The findings suggest that making AI-generated feedback public may alienate some individuals and reduce sustained participation. Community-based programmes such as Weight Watchers have historically succeeded by fostering mutual support during both successful and challenging periods.
As Tucker noted,
“There’s a set of people there to support you through good or bad weeks. I think what we are demonstrating is that if you make it too easy to post success stories, then you lose some of that [shared] vulnerability within the community.”
Finding 3 – Potential to reduce health inequalities
The researchers also found that the greatest benefits from the AI tool were seen among participants with lower levels of education and less prior nutritional knowledge. These individuals often struggle to interpret standard weight loss advice and appeared to gain particular value from detailed, personalised recommendations generated by the AI system.
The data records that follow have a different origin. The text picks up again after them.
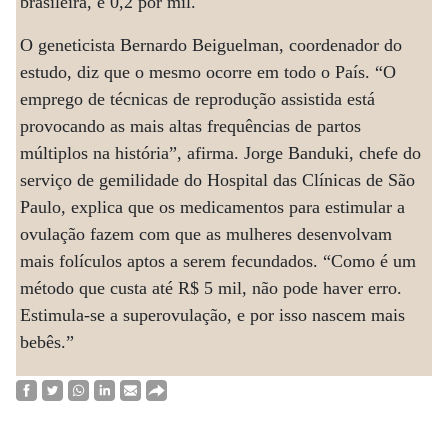
brasileira, é 0,2 por mil.
O geneticista Bernardo Beiguelman, coordenador do
estudo, diz que o mesmo ocorre em todo o País. “O
emprego de técnicas de reprodução assistida está
provocando as mais altas frequências de partos
múltiplos na história”, afirma. Jorge Banduki, chefe do
serviço de gemilidade do Hospital das Clínicas de São
Paulo, explica que os medicamentos para estimular a
ovulação fazem com que as mulheres desenvolvam
mais folículos aptos a serem fecundados. “Como é um
método que custa até R$ 5 mil, não pode haver erro.
Estimula-se a superovulação, e por isso nascem mais
bebês.”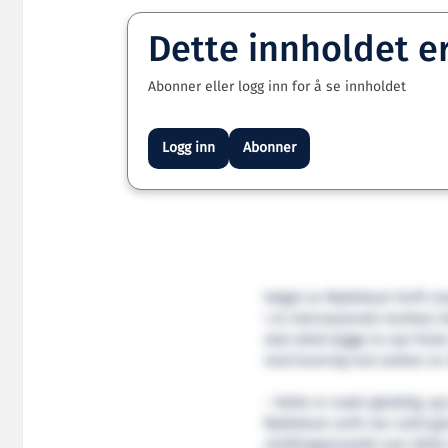
Dette innholdet e
Abonner eller logg inn for å se innholdet
Logg inn
Abonner
Valget av Myklebust Verft vis
i et internasjonalt marked, 
skal altså bygge to nye ferj
med levering mot slutten av 
­– Dette er svært gledelig, og 
Myklebust verft, har solid g
utviklingsprosjekt som dette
The authors suggest that this capability could help reduce health inequalities by improving access to understandable, tailored dietary guidance for people who may otherwise be disadvantaged by traditional educational approaches.
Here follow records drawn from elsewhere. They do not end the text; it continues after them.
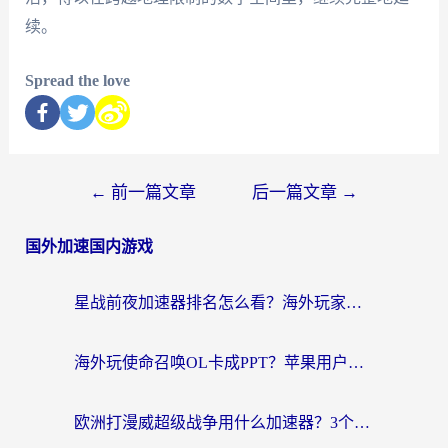
续。
Spread the love
←
前一篇文章
后一篇文章
→
国外加速国内游戏
星战前夜加速器排名怎么看？海外玩家国服游戏畅玩终极指南（附欧洲玩跑跑我的起源解决方案）
海外玩使命召唤OL卡成PPT？苹果用户必看：使命召唤OL国外加速器下载苹果版指南
欧洲打漫威超级战争用什么加速器？3个海外游戏卡顿问题一次解决（附实测推荐）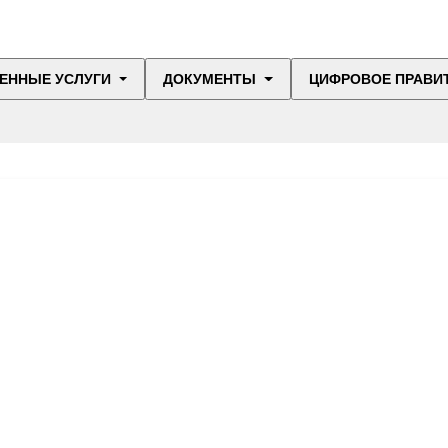
ЕННЫЕ УСЛУГИ
ДОКУМЕНТЫ
ЦИФРОВОЕ ПРАВИ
Implications for the use of AI in health behaviour change
Although the study focused specifically on weight loss, the authors argue that the findings have broader relevance for how people interact with AI systems. Generative AI appears well suited to supporting individual behaviour change through personalisation, prompts and reminders. However, it does not replicate the social connection and emotional support provided by human communities.
For organisations and programme designers, the research suggests that AI should be used to enhance individual-level support rather than as a replacement for community-building or large-scale digital ecosystems.
Although the research was conducted in China, Tucker stated that the findings are likely to be applicable in other settings.
“I think what our research shows is that in the generative AI age, technology can certainly assist with information retrieval, reminders, prompts, all those good things, but we can’t really use it to replace that sense of community,” Tucker said.